Abstract

The entire nucleotide sequences (6.8 kilobase pairs) of the bphABC genes and their products involved in the initial dioxygenation and ring-meta-cleavage of biphenyls and polychlorinated biphenyls were determined. The first bphA gene starts about a 100 base pairs downstream from the transcriptional initiation site. The bphA region, which encodes a cluster of enzymes including biphenyl dioxygenase catalyzing the initial catabolic step, consists of five open reading frames (ORFs).
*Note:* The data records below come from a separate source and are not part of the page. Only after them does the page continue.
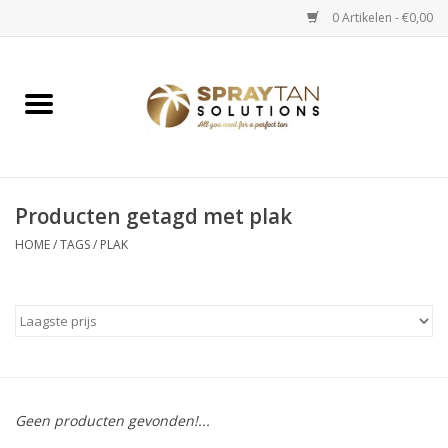
0 Artikelen - €0,00
Home
Spray Tan Apparaten
Spray Tan Starterspakketten
Producten getagd met plak
HOME
/
TAGS
/
PLAK
Spray Tan Vloeistoffen
Selftan producten
Salon verkoop
Geen producten gevonden!...
Verzorging / Accessoires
Five proteins corresponding to these ORFs in the molecular masses were detected by in vitro protein synthesis, of which four ORFs are very similar to the recently reported todC1C2BA genes coding for the corresponding enzymes catalyzing the initial dioxygenation reactions of toluene (Zylstra, G.J., and Gibson, D. T. (1989) J. Biol. Chem. 264, 14940-14946). The third open reading frame (ORF3) of the bphA region, missing its counterpart in the toluene dioxygenase gene cluster, was site-specifically deleted, and the resulting enzymatically active mutant reveals that this ORF3 is not mandatory for the catabolism of biphenyls. Thus the biphenyl degradation pathway and the responsible enzymes/genes are very similar to those of toluene degradation despite their discrete substrate specificity.